By Sam Fleming

While Federal Reserve chair Janet Yellen appeared dismissive in March when asked whether wage growth was accelerating in the US, some companies and economists claim that pay gains are finally showing signs of life.

Analysts at Goldman Sachs this week said there was now “fairly compelling” evidence of a pick-up in wages based on its pay growth tracker, while last week a survey of midsized companies from the National Center for the Middle Market noted that more than half of companies were considering pay increases in the first quarter — a sharp jump on the prior figure.

The Fed’s own Beige Book, which compiles reports on local economies from the regional Federal Reserve banks, found in April that all but one district had seen increased wages, with a number reporting accelerating growth.

The latest official evidence will come on Friday morning, as the April jobs report from the Bureau of Labor Statistics is released. Economists expect the US to extent its trend of robust hiring, with employers adding another 200,000 jobs in April, slightly shy of the 215,000 figure for March.

The consensus estimate from analysts suggests average hourly earnings will rise 2.4 per cent from a year earlier. That is quicker than the 2.3 per cent reading the previous month but still well below readings of close to 3.5 per cent seen at the tail-end of the last decade.

Still, Torsten Sløk, chief international economist at Deutsche Bank, said enough wage indicators have been firming over the past one and a half years to suggest “something that is brewing underneath the labour market”. He pointed to retail companies lifting minimum wages as part of the “important anecdotal evidence” of a tighter labour market.

Goldman Sachs’s wage tracker is growing at 2.5 per cent on the year, the quickest pace since the recovery, with the investment bank finding evidence that sectors with low unemployment are experiencing stronger pay growth than those with higher joblessness.

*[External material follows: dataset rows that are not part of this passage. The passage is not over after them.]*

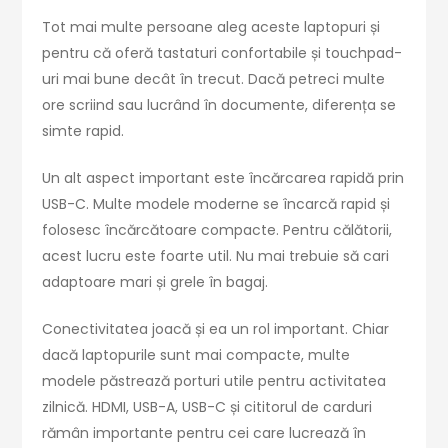
Tot mai multe persoane aleg aceste laptopuri și
pentru că oferă tastaturi confortabile și touchpad-
uri mai bune decât în trecut. Dacă petreci multe
ore scriind sau lucrând în documente, diferența se
simte rapid.
Un alt aspect important este încărcarea rapidă prin
USB-C. Multe modele moderne se încarcă rapid și
folosesc încărcătoare compacte. Pentru călătorii,
acest lucru este foarte util. Nu mai trebuie să cari
adaptoare mari și grele în bagaj.
Conectivitatea joacă și ea un rol important. Chiar
dacă laptopurile sunt mai compacte, multe
modele păstrează porturi utile pentru activitatea
zilnică. HDMI, USB-A, USB-C și cititorul de carduri
rămân importante pentru cei care lucrează în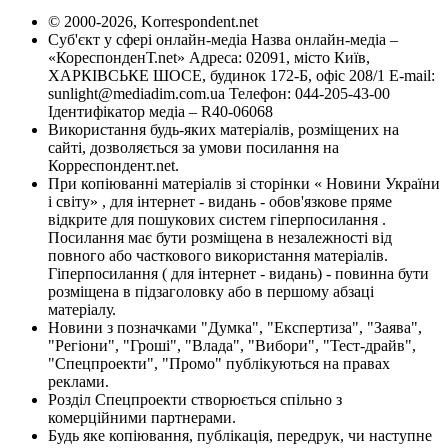
© 2000-2026, Korrespondent.net
Суб'єкт у сфері онлайн-медіа Назва онлайн-медіа –
«КореспонденТ.net» Адреса: 02091, місто Київ,
ХАРКІВСЬКЕ ШОСЕ, будинок 172-Б, офіс 208/1 E-mail:
sunlight@mediadim.com.ua
Телефон: 044-205-43-00
Ідентифікатор медіа – R40-06068
Використання будь-яких матеріалів, розміщених на
сайті, дозволяється за умови посилання на
Корреспондент.net.
При копіюванні матеріалів зі сторінки « Новини України
і світу» , для інтернет - видань - обов'язкове пряме
відкрите для пошукових систем гіперпосилання .
Посилання має бути розміщена в незалежності від
повного або часткового використання матеріалів.
Гіперпосилання ( для інтернет - видань) - повинна бути
розміщена в підзаголовку або в першому абзаці
матеріалу.
Новини з позначками "Думка", "Експертиза", "Заява",
"Регіони", "Гроші", "Влада", "Вибори", "Тест-драйв",
"Спецпроекти", "Промо" публікуються на правах
реклами.
Розділ Спецпроекти створюється спільно з
комерційними партнерами.
Будь яке копіювання, публікація, передрук, чи наступне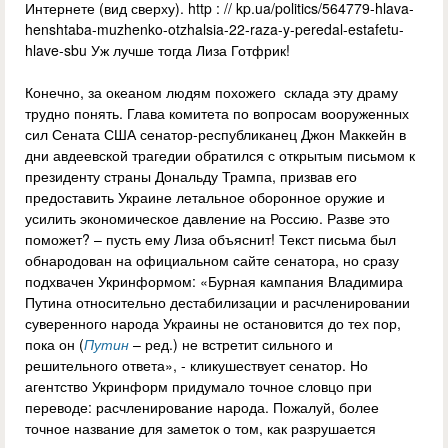
Интернете (вид сверху). http : // kp.ua/politics/564779-hlava-
henshtaba-muzhenko-otzhalsia-22-raza-y-peredal-estafetu-
hlave-sbu Уж лучше тогда Лиза Готфрик!
Конечно, за океаном людям похожего склада эту драму
трудно понять. Глава комитета по вопросам вооруженных
сил Сената США сенатор-республиканец Джон Маккейн в
дни авдеевской трагедии обратился с открытым письмом к
президенту страны Дональду Трампа, призвав его
предоставить Украине летальное оборонное оружие и
усилить экономическое давление на Россию. Разве это
поможет? – пусть ему Лиза объяснит! Текст письма был
обнародован на официальном сайте сенатора, но сразу
подхвачен Укринформом: «Бурная кампания Владимира
Путина относительно дестабилизации и расчленировании
суверенного народа Украины не остановится до тех пор,
пока он (
Путин
– ред.) не встретит сильного и
решительного ответа», - кликушествует сенатор. Но
агентство Укринформ придумало точное словцо при
переводе: расчленирование народа. Пожалуй, более
точное название для заметок о том, как разрушается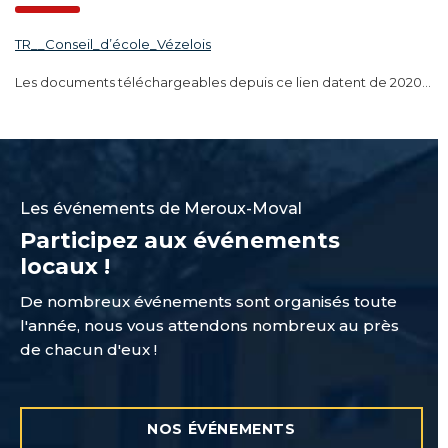
TR__Conseil_d’école_Vézelois
Les documents téléchargeables depuis ce lien datent de 2020…
Les événements de Meroux-Moval
Participez aux événements
locaux !
De nombreux événements sont organisés toute
l'année, nous vous attendons nombreux au près
de chacun d'eux !
NOS ÉVÉNEMENTS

Michael Norris, chief executive for healthcare at facilities services company Sodexo North America, said on a panel last week that pay for staff in his field was going up “dramatically”, especially in areas where science and maths skills were needed. “If you are trying to attain and retain talent in hospitals and in the medical field and things like that, wages are going up.”

For her part, however, Ms Yellen said that official data do not offer “any convincing evidence” of a pick-up in wage growth. The conclusion served as another sign that the Fed chair is in no hurry to tighten policy further following its interest-rate increase, especially given her accompanying suggestion that a pick-up in inflation early this year was likely to prove fleeting.

John Robertson, an economist at the Atlanta Fed, is also cautious. Average hourly earnings and the economic cost index produced by the Bureau of Labor Statistics are both “pretty subdued”, he said. While the Atlanta Fed’s wage growth tracker is rising more than 3 per cent compared with last year, it tends to run higher than other measures because it focuses on people continuously in employment. “They are getting solid wage increases but it is not accelerating,” he said.

In Washington, Fed officials are likely to seek more conclusive evidence before deciding that wage growth is pointing to eroded spare capacity and inflationary risks. Ms Yellen has suggested that there are still elements of slack in the jobs market, with 6.1m people working part-time who would like a full-time job, for instance.

And a recent rise in the US participation rate may be taken as an encouraging sign that stimulative borrowing costs are starting to lure people off the sidelines and into the active labour force. The Fed would be wary of taking risks that would interrupt that trend.

Elise Gould, an economist at the Economic Policy Institute, suggests that the rapid increases in workers returning to the labour force in search of jobs over the past six months could further delay wage acceleration. “At this point, wage growth remains below target levels consistent with the Fed’s 2 per cent inflation target and trend productivity growth,” she said in a note.